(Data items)
━━━
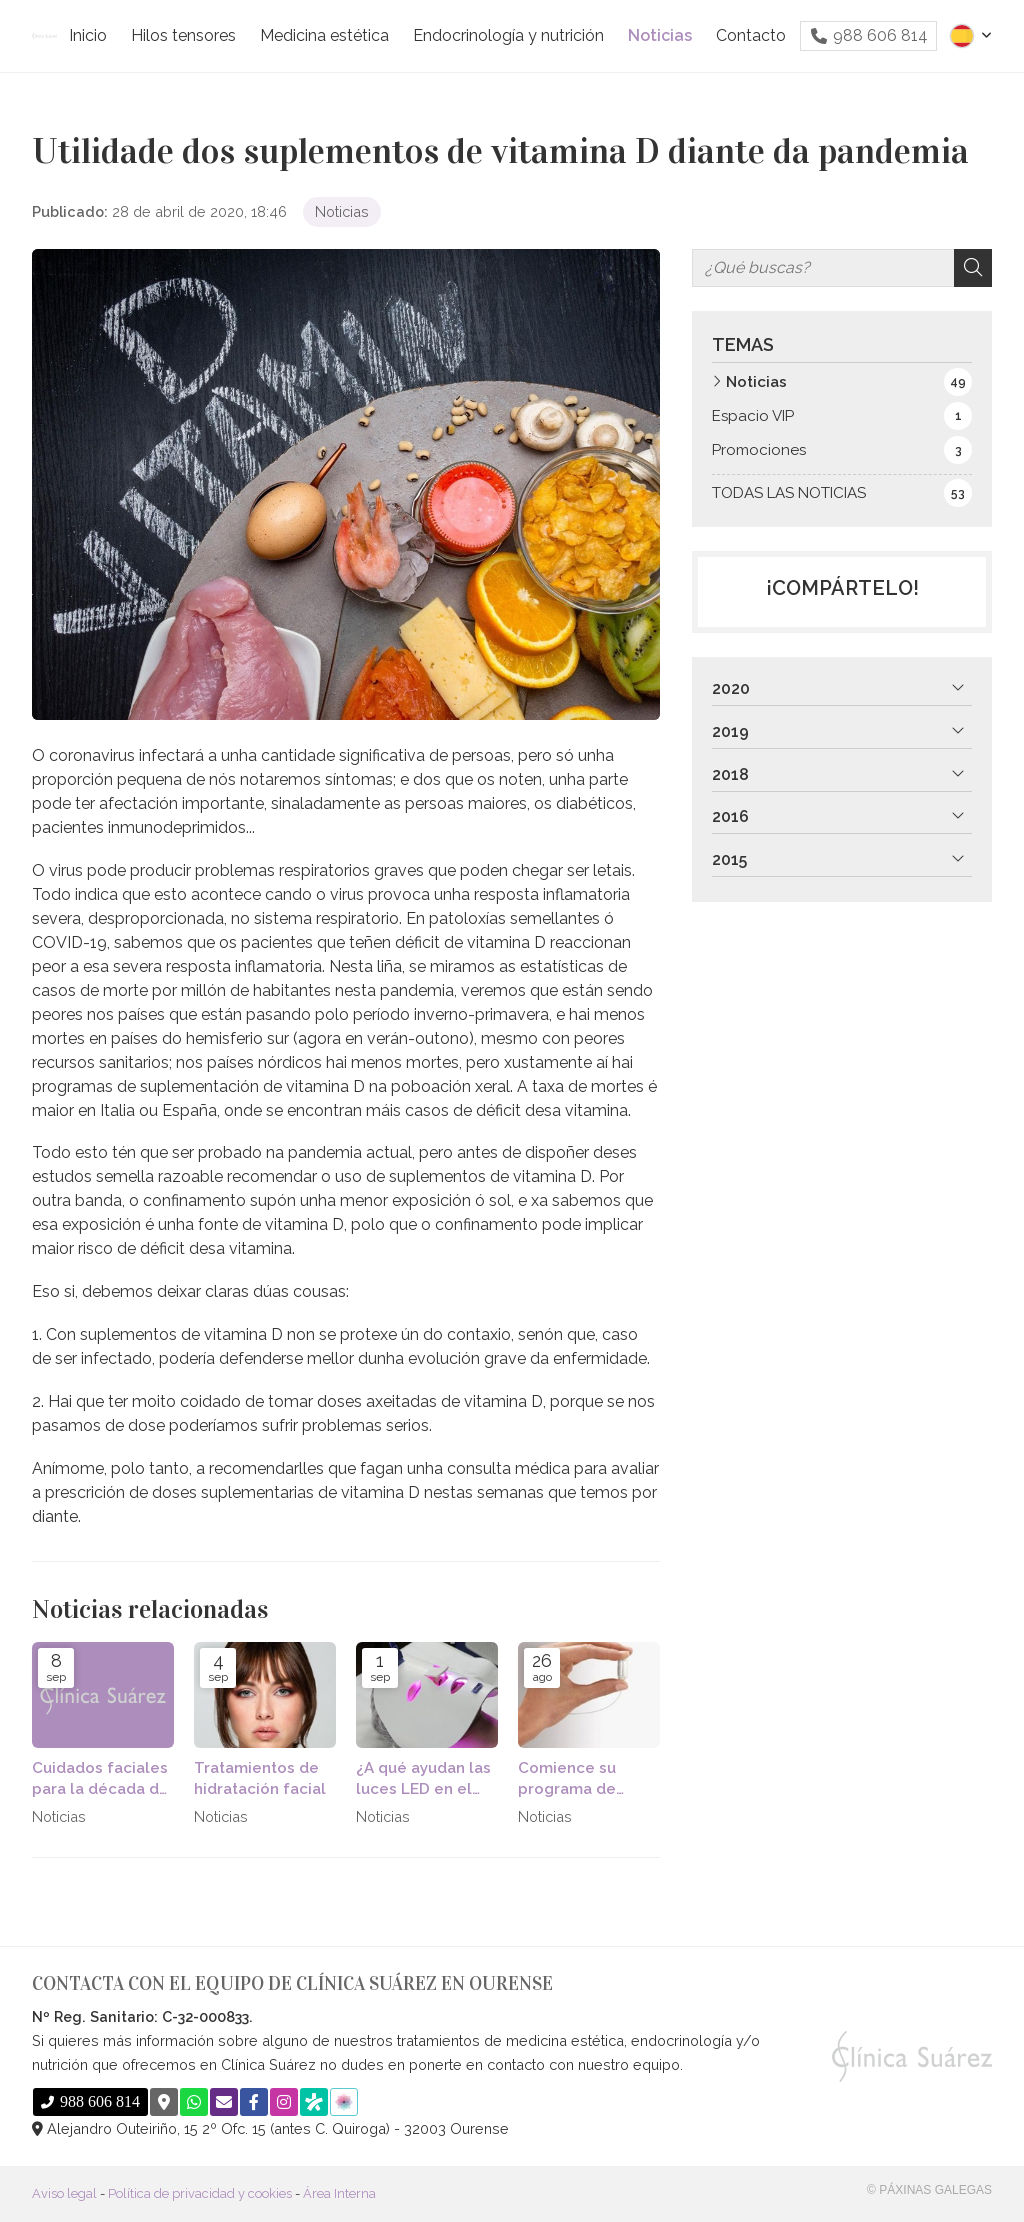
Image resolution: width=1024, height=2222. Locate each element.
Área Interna (339, 2193)
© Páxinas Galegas (929, 2190)
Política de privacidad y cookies (200, 2193)
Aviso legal (64, 2193)
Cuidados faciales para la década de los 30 (100, 1780)
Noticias (342, 211)
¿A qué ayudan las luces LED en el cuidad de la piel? (423, 1780)
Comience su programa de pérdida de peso (580, 1780)
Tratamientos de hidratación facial (260, 1778)
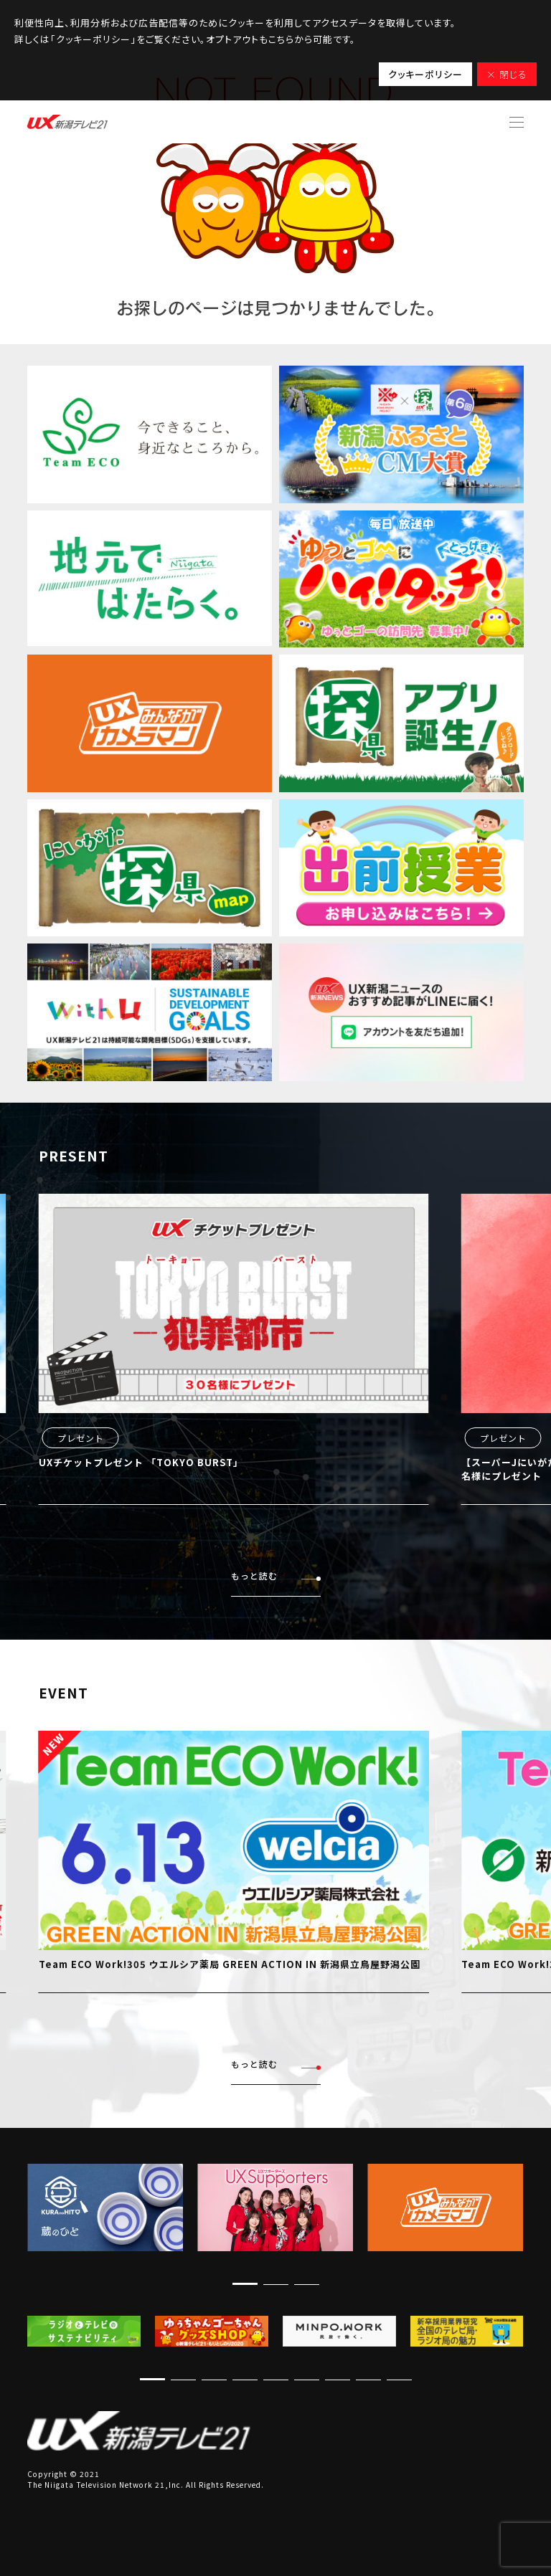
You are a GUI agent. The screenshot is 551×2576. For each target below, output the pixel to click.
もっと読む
━━━
YOUR GOAL »
The answer must be the lines above, word for word, from the first one through the line with "Noticias (342, 211)", pictures excluded.

SOLUTION TO THIS TASK »
Image resolution: width=1024, height=2222. Locate each element.
Área Interna (339, 2193)
© Páxinas Galegas (929, 2190)
Política de privacidad y cookies (200, 2193)
Aviso legal (64, 2193)
Cuidados faciales para la década de los 30 (100, 1780)
Noticias (342, 211)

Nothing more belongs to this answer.